━━━━━ DATASET RECORDS

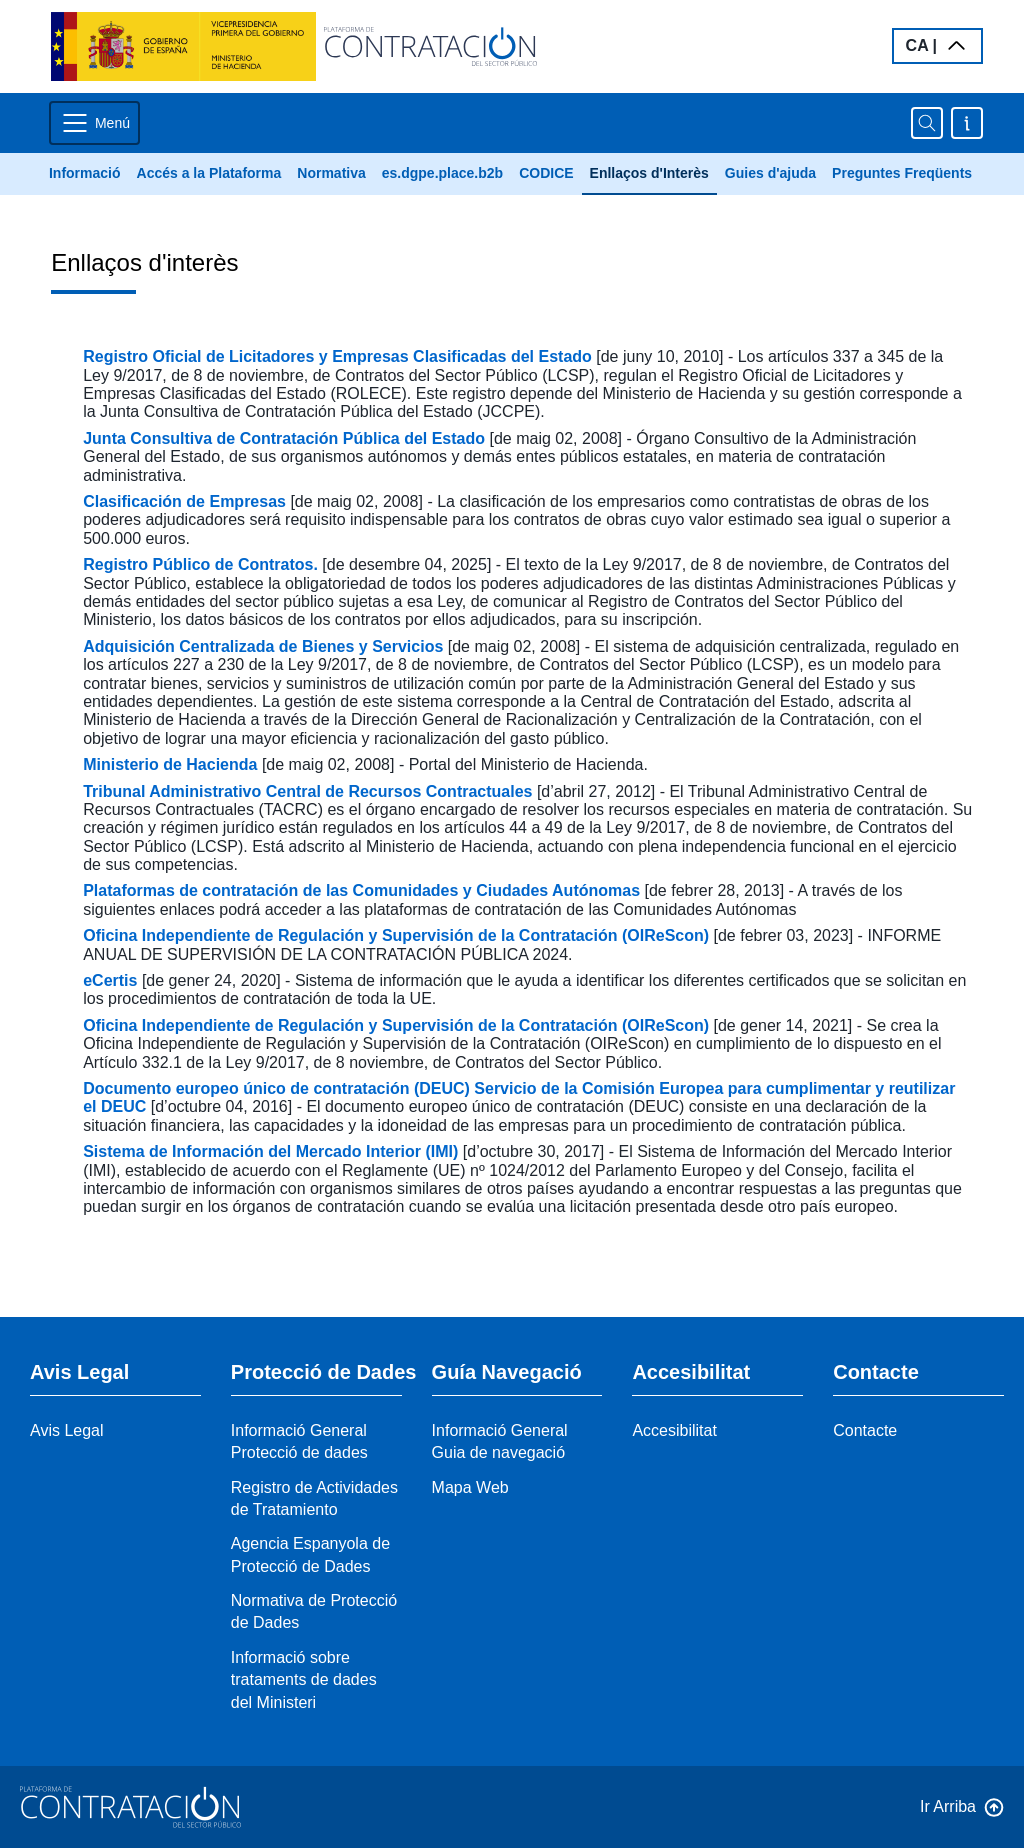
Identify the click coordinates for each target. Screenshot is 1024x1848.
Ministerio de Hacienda (172, 764)
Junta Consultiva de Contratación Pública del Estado (286, 438)
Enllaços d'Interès (649, 173)
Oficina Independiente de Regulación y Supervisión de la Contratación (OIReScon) (398, 935)
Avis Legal (67, 1430)
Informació (85, 173)
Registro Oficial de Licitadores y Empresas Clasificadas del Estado (339, 356)
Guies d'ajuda (770, 173)
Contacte (865, 1430)
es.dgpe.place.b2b (442, 173)
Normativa (331, 173)
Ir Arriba (948, 1806)
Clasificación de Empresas (186, 501)
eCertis (112, 980)
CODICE (546, 173)
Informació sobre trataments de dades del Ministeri (304, 1680)
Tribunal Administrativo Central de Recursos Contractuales (310, 791)
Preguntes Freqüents (902, 173)
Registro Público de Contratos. (202, 564)
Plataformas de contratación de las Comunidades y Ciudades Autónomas (363, 890)
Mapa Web (470, 1487)
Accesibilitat (674, 1430)
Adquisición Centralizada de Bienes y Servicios (265, 646)
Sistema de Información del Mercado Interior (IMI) (273, 1151)
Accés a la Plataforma (209, 173)
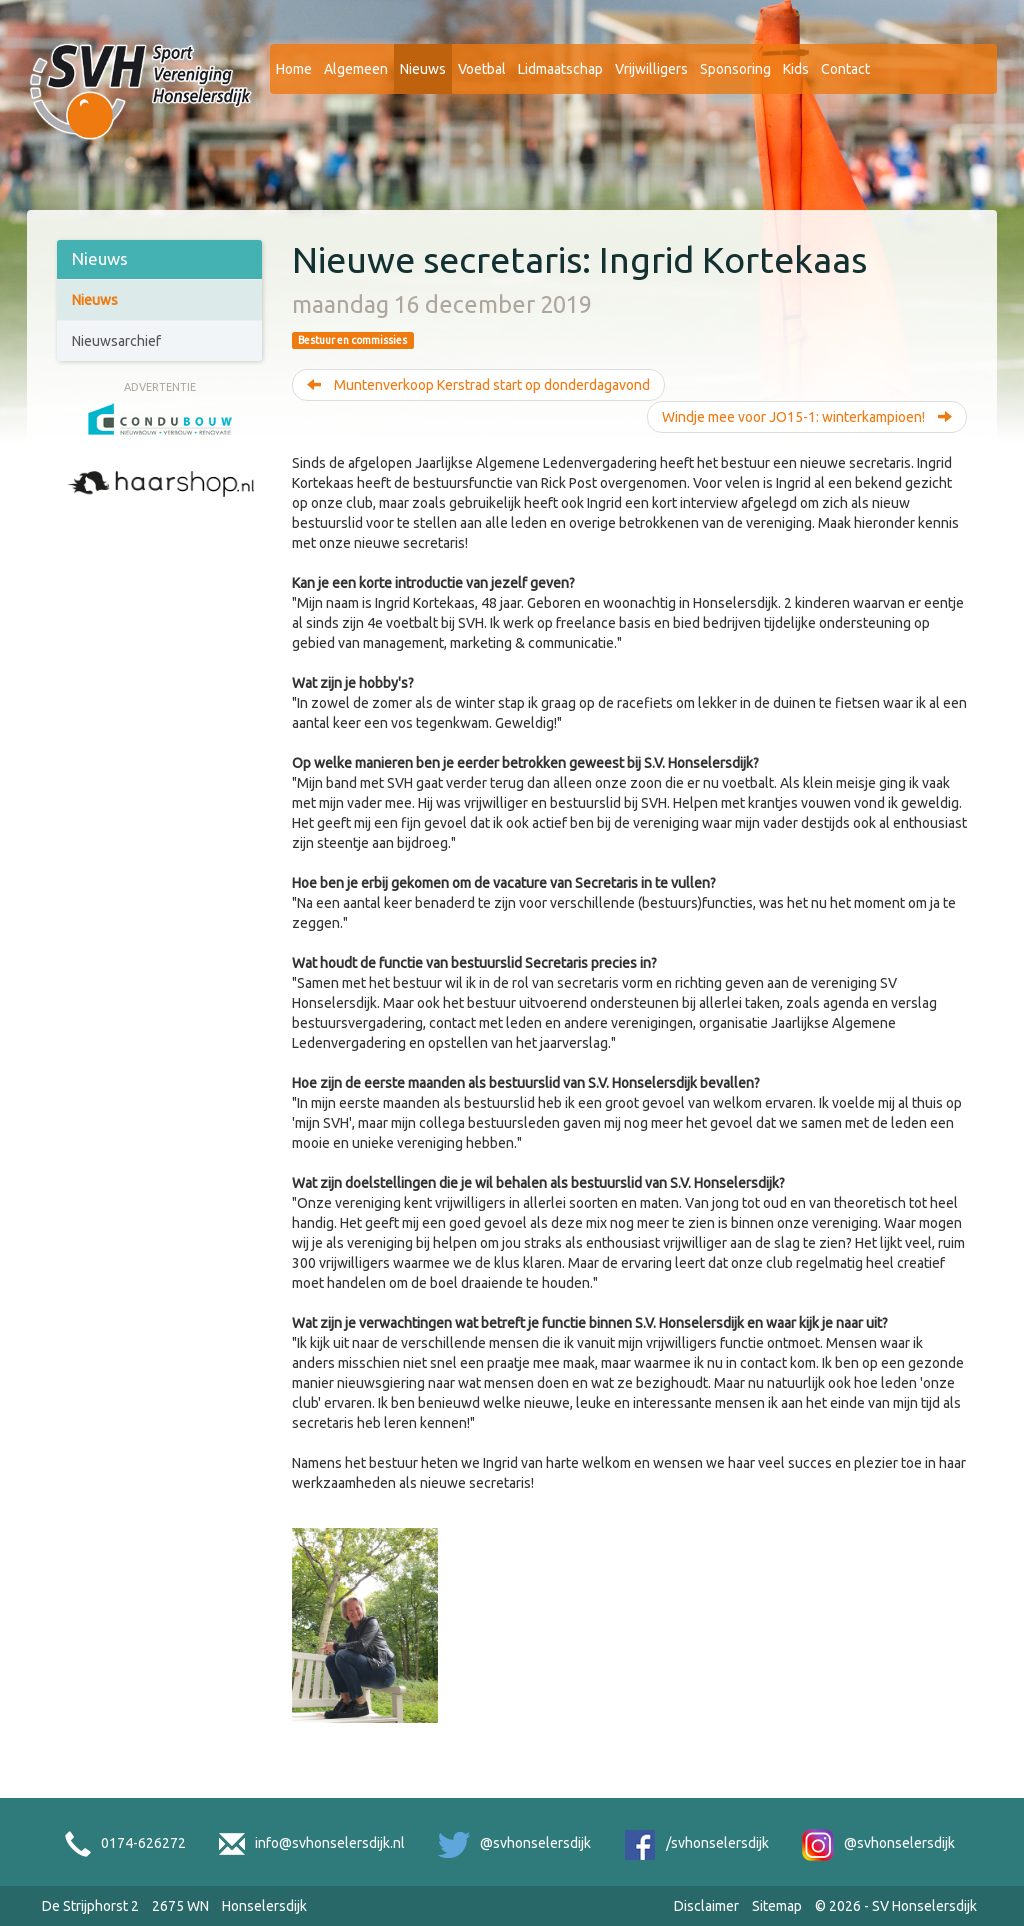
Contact (845, 69)
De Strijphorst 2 (90, 1906)
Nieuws (423, 69)
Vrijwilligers (651, 69)
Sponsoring (735, 69)
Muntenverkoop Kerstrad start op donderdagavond (478, 385)
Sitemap (777, 1906)
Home (294, 69)
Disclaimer (706, 1906)
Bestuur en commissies (352, 340)
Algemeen (356, 69)
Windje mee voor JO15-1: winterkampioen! (807, 417)
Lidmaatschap (560, 69)
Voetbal (482, 69)
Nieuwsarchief (116, 341)
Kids (796, 69)
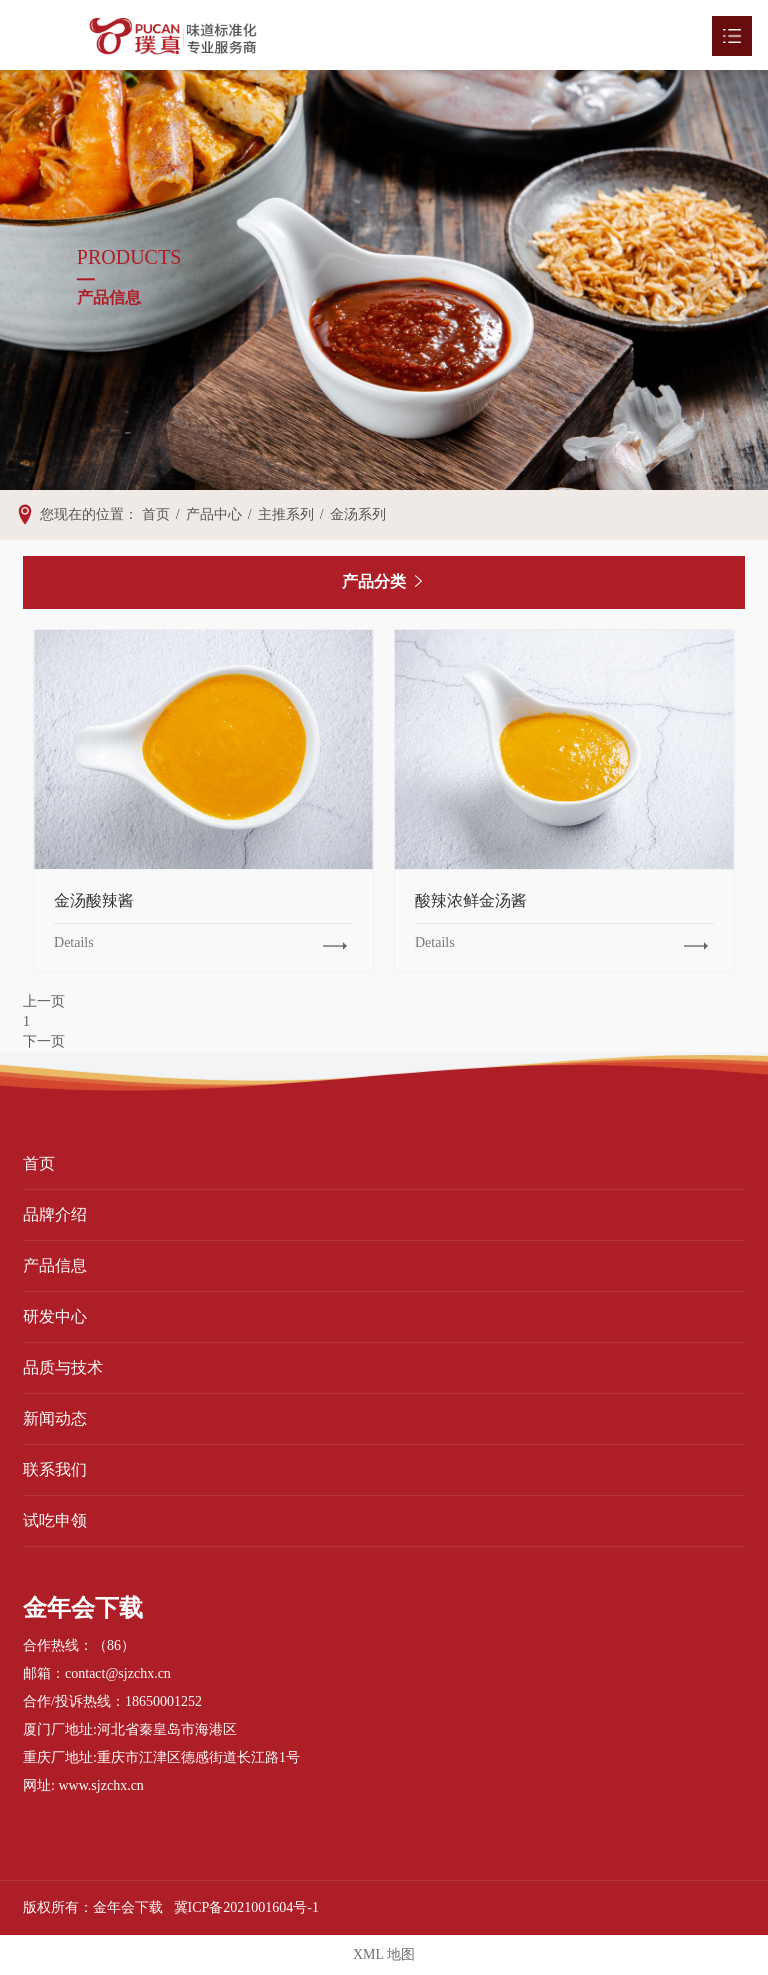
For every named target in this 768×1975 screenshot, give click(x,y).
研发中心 (55, 1316)
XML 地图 (384, 1954)
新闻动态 (55, 1418)
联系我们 (55, 1469)
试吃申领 (55, 1520)
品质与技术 (63, 1367)
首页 (39, 1163)
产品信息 (55, 1265)
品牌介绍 (55, 1214)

━━━━━━━━━━

TASK BRIEF
Within the entries, find each line holding the string "click". Reply with how many there are, as a number alone.

OUTPUT BELOW
2